Fresh evidence of Spain's deepening economic crisis has revived fears about that nation's ability to dig out of its sovereign debt problems, and illustrates why the Eurozone debt crisis is likely to drag on for years.
Spain's gross domestic product (GDP) was flat in the third quarter, the country's central bank said yesterday (Monday). That follows anemic growth of 0.4% in the first quarter and 0.2% in the second quarter.
Even more troubling is the nation's unemployment rate, which rose to 22.6% in September - the highest in the Eurozone.
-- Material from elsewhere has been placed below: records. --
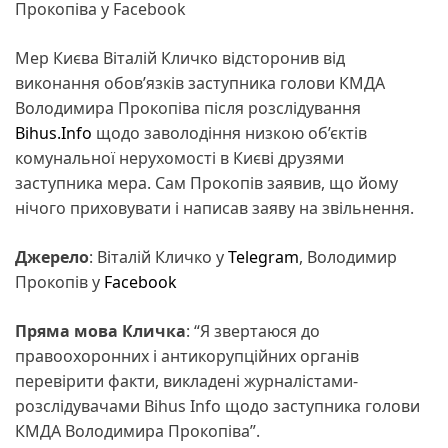
Прокопіва у Facebook
Мер Києва Віталій Кличко відсторонив від
виконання обов’язків заступника голови КМДА
Володимира Прокопіва після розслідування
Bihus.Info
щодо заволодіння низкою об’єктів
комунальної нерухомості в Києві друзями
заступника мера. Сам Прокопів заявив, що йому
нічого приховувати і написав заяву на звільнення.
Джерело
: Віталій Кличко у
Telegram
, Володимир
Прокопів у
Facebook
Пряма мова Кличка
: “Я звертаюся до
правоохоронних і антикорупційних органів
перевірити факти, викладені журналістами-
розслідувачами Bihus Info щодо заступника голови
КМДА Володимира Прокопіва”.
As one of the PIIGS (Portugal, Ireland, Italy, Greece and Spain), Spain has been trying to wrestle down its high sovereign debt with austerity measures. Unfortunately, those measures are driving the Spanish economy toward recession, which is making it impossible for the government to hit its budget deficit reduction targets.
"It will be very difficult to meet the deficit goals without additional austerity, which might push the economy back into recession," Ben May, a European economist atCapital EconomicsinLondon, told Bloomberg News
. May thinks Spanish unemployment could go as high as 25%.
Each of the PIIGS faces the same cycle of futility - economy-killing austerity measures that erode the nations' ability to cope with their debt issues, necessitating even deeper austerity measures.
But without the economic growth to create the wealth to cope with the budget deficits, the Eurozone debt crisis will gobble the PIIGS up one by one.
In Greece's case, its faltering economy led to a series of bailouts from the European Commission (EC), the International Monetary Fund (IMF) and the European Central Bank (ECB), to avoid default.
But the Greek economy is among the Eurozone's smallest. If the other PIIGS, particularly Italy and Spain, descend to where Greece has fallen, there won't be enough money to rescue them.
"Unless European economies outgrow their deficits, the chance of rolling bailouts working is slim to none," said Money Morning
Capital Wave Strategist Shah Gilani.